• Problem statement
Quote the lines from the line holding "Rechnungs- & Login-Daten" to the very end of the listing, exactly, and no others.

• Given data

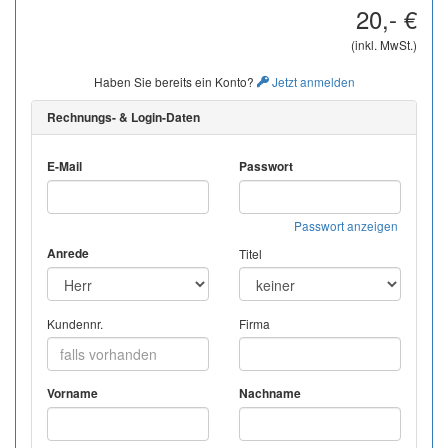
20,- €
(inkl. MwSt.)
Haben Sie bereits ein Konto?
Jetzt anmelden
Rechnungs- & Login-Daten
E-Mail
Passwort
Passwort anzeigen
Anrede
Titel
Kundennr.
Firma
Vorname
Nachname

• Worked solution
Rechnungs- & Login-Daten
E-Mail
Passwort
Passwort anzeigen
Anrede
Titel
Kundennr.
Firma
Vorname
Nachname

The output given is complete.